Alec adorava la sua casa, che era sua, solo sua, e che non voleva
dividere con nessuno.. men che meno con uno strano individuo dalla
dubbia sanità mentale!
"Lei vive davvero qui?" chiese Magnus, sorpreso, continuando a
guardarsi attorno con aria esterrefatta.
"Sì. Ha qualche problema?" rispose Alec, piazzandosi le mani
sui fianchi e irrigidendosi tutto per quel tono che sembrava un insulto.
"Il divano è orribile e qualsiasi commento sulla poltrona
sarebbe sprecato." argomentò Magnus, spietato, senza
nascondere una smorfia. "Forse se la facesse sparire, il salotto
migliorerebbe, ma non ne sono affatto sicuro." continuò,
tamburellando l'indice sul mento, come se stesse prendendo in seria
considerazione l'idea di buttare la poltrona giù dalla
finestra. "Uhm.. no. Sono certo che farebbe prima a bruciare tutto. O a
trasferirsi." concluse, scrollando le spalle.
Alec strinse le dita, arpionando i propri fianchi, irritato. "Bene, ora
che ha potuto esprimere la sua discutibile
opinione sul mio appartamento, può anche.."
"Non c'è niente da discutere, signor Lightwood." lo
interruppe Magnus, alzando un indice con fare saputello. "Mi creda
quando le dico che il suo salotto è davvero brutto!"
esclamò, scuotendo piano la testa. "Oh! E comunque, che le
piaccia o meno, io da qui non me ne vado."
"Come osa? Il mio salotto non è affatto brutto!"
replicò Alec, indignato. "E non mi piace per niente l'idea
di averla qui!" continuò, stizzito.
"Sì, beh, se crede che al sottoscritto diverta l'idea di
vivere in questo tugur.. ehm.. in questo appartamento.." si
corresse, virgolettando l'ultima parola con le dita. "..si sbaglia di
grosso, cocco!"
ribatté Magnus, ironico.
"C-cocco?"
balbettò Alec, scioccato. "Come si permette?"
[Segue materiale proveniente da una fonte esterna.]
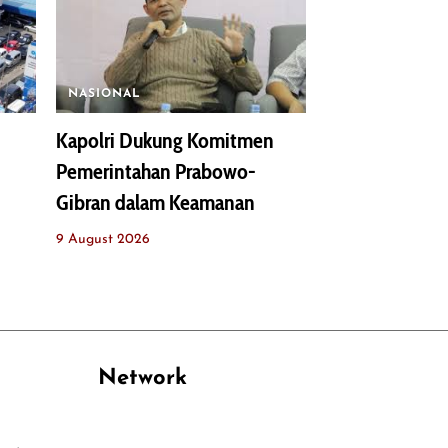
NASIONAL
Kapolri Dukung Komitmen
Pemerintahan Prabowo-
Gibran dalam Keamanan
9 August 2026
Network
PANTAU24.COM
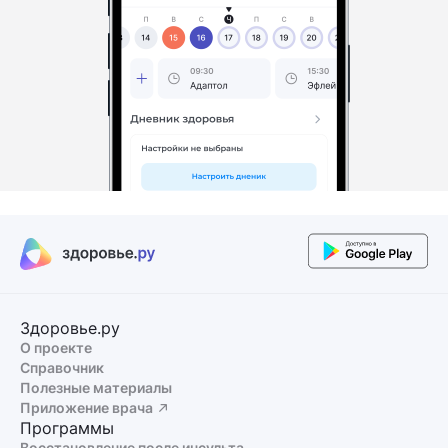
Здоровье.ру
О проекте
Справочник
Полезные материалы
Приложение врача
Программы
Восстановление после инсульта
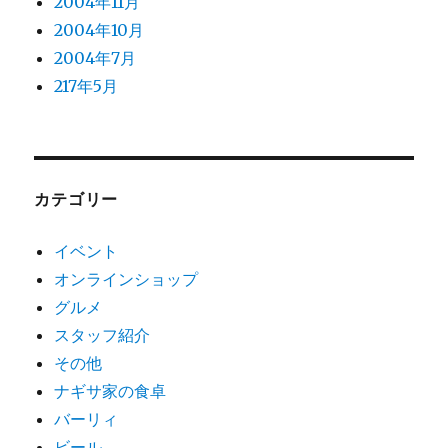
2004年11月
2004年10月
2004年7月
217年5月
カテゴリー
イベント
オンラインショップ
グルメ
スタッフ紹介
その他
ナギサ家の食卓
バーリィ
ビール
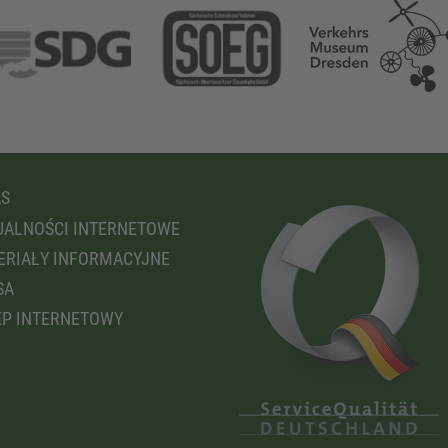
AS
ALNOŚCI INTERNETOWE
RIAŁY INFORMACYJNE
SA
P INTERNETOWY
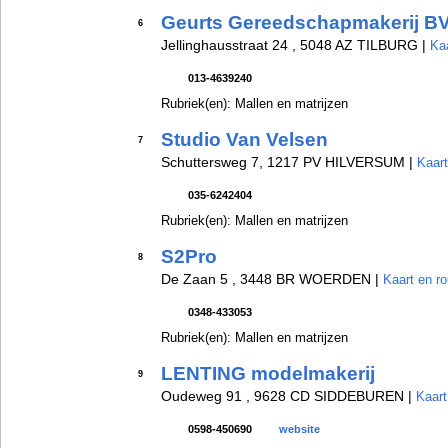
Geurts Gereedschapmakerij B
6
Jellinghausstraat 24 , 5048 AZ TILBURG |
Kaa
013-4639240
Rubriek(en): Mallen en matrijzen
Studio Van Velsen
7
Schuttersweg 7, 1217 PV HILVERSUM |
Kaart
035-6242404
Rubriek(en): Mallen en matrijzen
S2Pro
8
De Zaan 5 , 3448 BR WOERDEN |
Kaart en ro
0348-433053
Rubriek(en): Mallen en matrijzen
LENTING modelmakerij
9
Oudeweg 91 , 9628 CD SIDDEBUREN |
Kaart
0598-450690
website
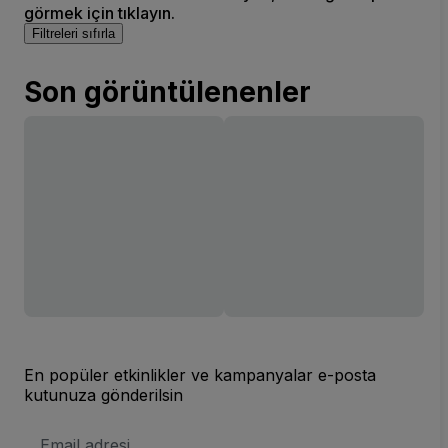
görmek için tıklayın.
Filtreleri sıfırla
Son görüntülenenler
En popüler etkinlikler ve kampanyalar e-posta
kutunuza gönderilsin
E-
posta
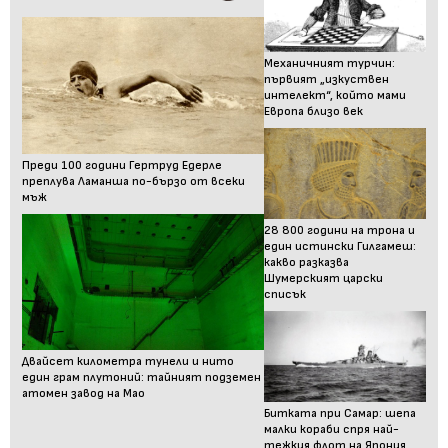
Механичният турчин:
първият „изкуствен
интелект“, който мами
Европа близо век
Преди 100 години Гертруд Едерле
преплува Ламанша по-бързо от всеки
мъж
28 800 години на трона и
един истински Гилгамеш:
какво разказва
Шумерският царски
списък
Двайсет километра тунели и нито
един грам плутоний: тайният подземен
атомен завод на Мао
Битката при Самар: шепа
малки кораби спря най-
тежкия флот на Япония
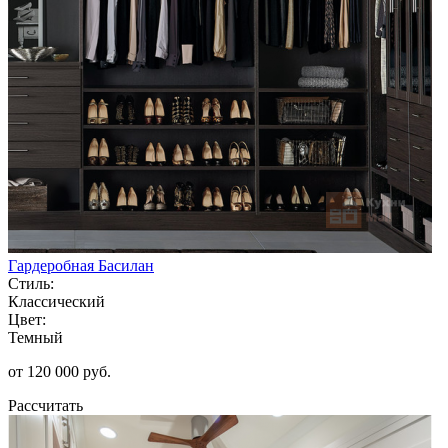
Гардеробная Басилан
Стиль:
Классический
Цвет:
Темный
от 120 000 руб.
Рассчитать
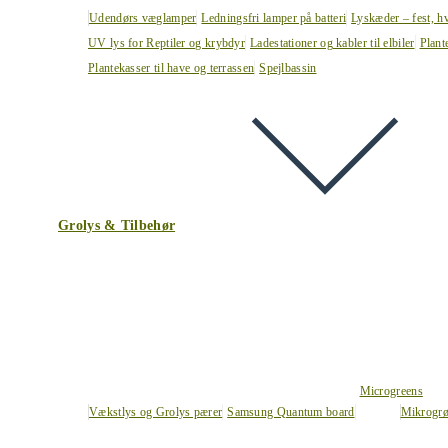
Udendørs væglamper
Ledningsfri lamper på batteri
Lyskæder – fest, h
UV lys for Reptiler og krybdyr
Ladestationer og kabler til elbiler
Plant
Plantekasser til have og terrassen
Spejlbassin
Grolys & Tilbehør
Microgreens
Vækstlys og Grolys pærer
Samsung Quantum board
Mikrogrø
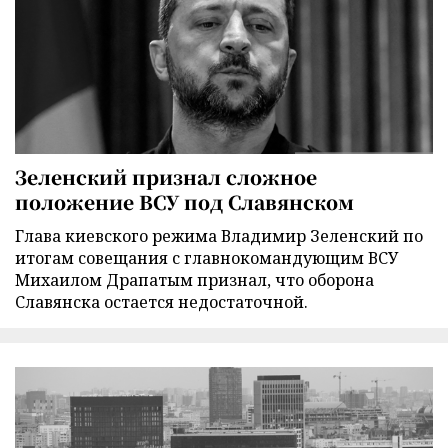
Зеленский признал сложное
положение ВСУ под Славянском
Глава киевского режима Владимир Зеленский по
итогам совещания с главнокомандующим ВСУ
Михаилом Драпатым признал, что оборона
Славянска остается недостаточной.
tuonò, subito dopo, ergendosi in tutta la sua altezza. "Ho
un nome, maleducato che non è altro! Non sono il cocco di nessuno,
io! Chiaro?" sottolineò con fervore.
Magnus sorrise, trovando adorabili le gote arrossate di indignazione
del ragazzo. "Ah. Quando è così, allora le chiedo
scusa." mormorò, alzando le mani in segno di resa.
"Vada a farsi fottere."
"Uhhh, siamo un po' volgari, non trova?" chiese Magnus, piegando la
testa, con un sorriso sornione. "Senta, signor Lightwood, è
bene che si ficchi in testa una cosa: per qualche tempo io e lei
dovremo vivere sotto lo stesso tetto. Questo." aggiunse, indicando il
soffitto. "Quindi veda di essere un po' più gentile."
L'espressione impertinente con cui l'uomo gli fece quel discorsetto,
irritò Alec oltre ogni misura. "Guardi che.."
iniziò, mentre l'altro gli rivolgeva uno sguardo e un
sorriso paziente, quasi stesse ascoltando le lamentele di un bambino.
"..chiamo mio padre!" esclamò, con enfasi.
"Faccia pure. E lo saluti da parte mia." rispose Magnus, scrollando le
spalle e voltandosi per dirigersi verso il divano.
Alec strinse i pugni. "Anzi, sa una cosa? Chiamerò il suo
superiore per lamentarmi del suo operato!" lo minacciò,
annuendo convinto. "Già! Ahn-ahn! Può scommettere
che lo farò! Come la mettiamo adesso? Eh?"
domandò, sfrontato.
Magnus si accigliò, mentre con l'indice e il pollice alzava
leggermente un angolo di un cuscino del divano, esaminandolo
attentamente, come se si aspettasse di veder spuntare fuori, da un
momento all'altro, qualche bestiaccia strana. "Cioè vuole
chiamare i proprietari della Fairmont
Hotels and Resorts?" chiese, sovrappensiero, continuando a
ispezionare minuziosamente il resto del sofà. "Buona
fortuna!" ridacchiò, con un sorriso canzonatorio,
lasciandosi finalmente cadere tra i cuscini del divano e allungando le
gambe davanti a sé.
Questa volta fu Alec a rimanere spaesato. "Fairmont Hotels and Resorts?"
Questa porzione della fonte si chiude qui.